Claro que, independente do tempo de prática, existem partes da vida que parecem embrulhadas e confusas. "Não sei muito bem o que está havendo aqui". Paradoxalmente, porém, querer estar embrulhado e na confusão é a clareza em si. Muitas vezes ouço de meus alunos: "Tenho me sentido confusa a respeito da prática, estou um pouco nervosa. Parece que não estou conseguindo clareza nas coisas". O que fazer então? Na realidade, todos os fatos da vida são assim. Para todos nós, cada dia apresenta períodos como esse. O que fazer? Em vez de tentarmos compreender a confusão e o nervosismo, para podermos chegar a alguma parte, perguntamo-nos: "Qual é a sensação da confusão?". Voltamos ao corpo e suas sensações, acompanhando os pensamentos flutuantes. Muito antes de percebermos, estamos de volta na trilha.

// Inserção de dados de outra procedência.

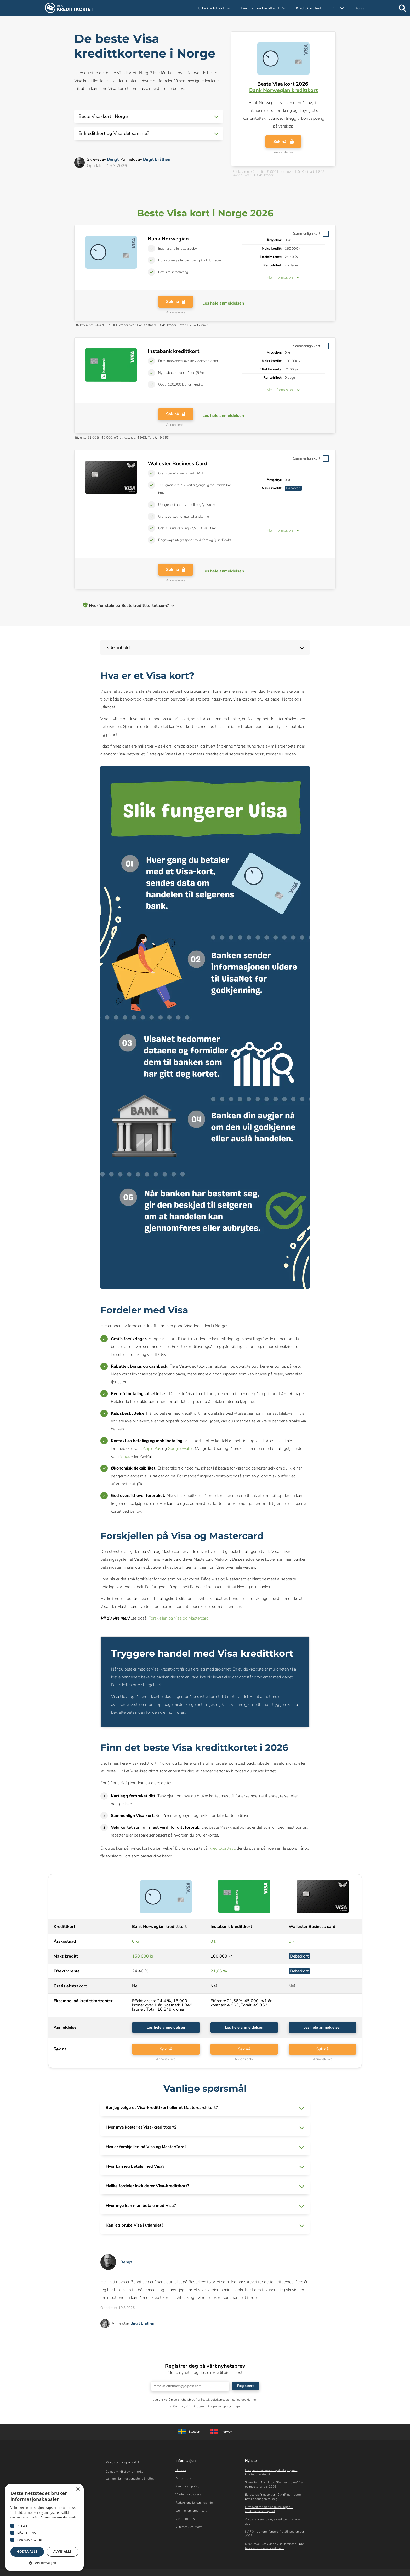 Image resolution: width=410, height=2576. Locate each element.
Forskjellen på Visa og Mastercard (179, 1618)
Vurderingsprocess (188, 2497)
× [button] (78, 2489)
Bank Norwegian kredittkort (283, 90)
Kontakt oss (183, 2481)
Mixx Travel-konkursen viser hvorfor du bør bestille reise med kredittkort (274, 2548)
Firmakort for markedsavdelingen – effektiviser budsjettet (269, 2511)
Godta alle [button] (27, 2551)
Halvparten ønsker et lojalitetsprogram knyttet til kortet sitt (271, 2474)
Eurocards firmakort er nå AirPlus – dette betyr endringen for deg (273, 2499)
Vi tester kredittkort (188, 2529)
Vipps (125, 1456)
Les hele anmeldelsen (166, 2028)
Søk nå (283, 143)
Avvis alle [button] (62, 2551)
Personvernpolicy (187, 2489)
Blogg (359, 8)
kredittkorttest (222, 1848)
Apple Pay (152, 1448)
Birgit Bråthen (156, 159)
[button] (148, 116)
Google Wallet (180, 1448)
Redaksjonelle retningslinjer (194, 2505)
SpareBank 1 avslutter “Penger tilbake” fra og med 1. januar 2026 (274, 2487)
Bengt (113, 159)
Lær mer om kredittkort (191, 2513)
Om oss (180, 2472)
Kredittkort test (308, 8)
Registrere (245, 2388)
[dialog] (44, 2527) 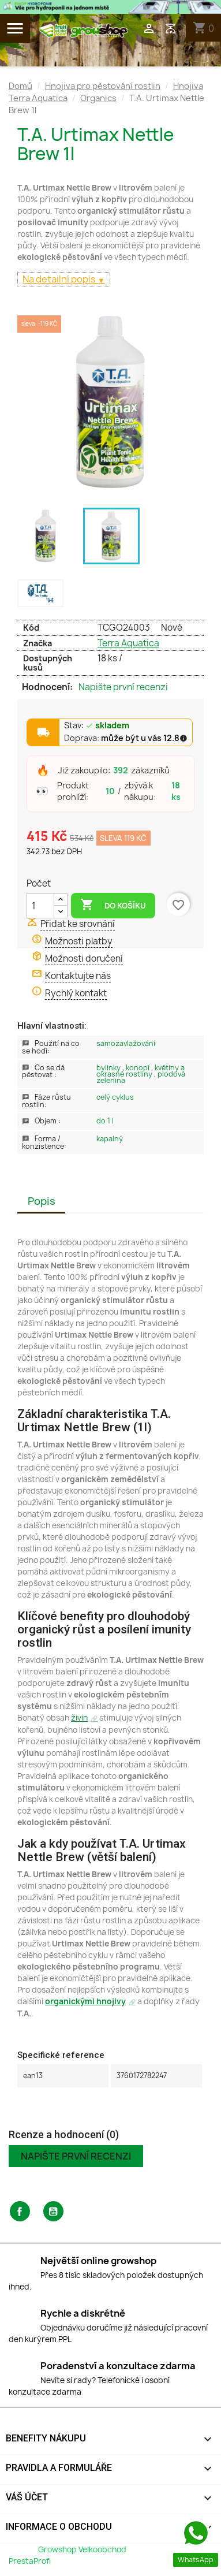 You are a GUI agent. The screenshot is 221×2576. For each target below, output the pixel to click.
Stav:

Em épocas de confusão e de depressão, o pior que pode ocorrer é tentar ser de algum outro modo. O portão sem portão está sempre exatamente aqui, quando nos vivenciamos como somos, e não do jeito que acreditamos que deveríamos ser. Ao fazermos isso de verdade, o portão se abre, embora ele se abra quando deve e, não necessariamente, quando desejamos que aconteça. Para algumas pessoas, uma abertura precoce seria desastrosa. Sou cética quanto a práticas que forçam o ritmo das coisas; forçar a clareza, rápido demais, apenas cria mais problemas. Claro que a alternativa não é sentar sem fazer nada. Precisamos manter a conscientização das sensações corporais, dos pensamentos e do que mais estiver aqui, seja o que for. Não precisamos julgar se nossa prática do sentar é boa ou má. Existe só o seguinte: "Estou aqui e pelo menos estou ciente de parte da minha vida". Ao praticar com meticulosidade, essa porcentagem tende a aumentar.

Uma parte de nós é como o glóbulo branco: está sempre ali e sabe o que fazer. Quer funcionar. A prática não é um empurrão místico na direção de qualquer outro lugar, sabe-se lá onde. O absoluto não está em nenhum outro lugar. Onde mais poderia estar se não precisamente aqui? Meu nervosismo é o quê? Uma vez que existe aqui e agora, se estou nervosa, esse é o nirvana, o absoluto. É isso. Não há para onde ir; estamos sempre precisamente aqui. Onde mais poderíamos estar, exceto onde estamos? Estamos sempre como somos. Nossa inteligência inata sabe quem somos e "qual é a nossa" neste mundo, desde que não embaralhemos tudo.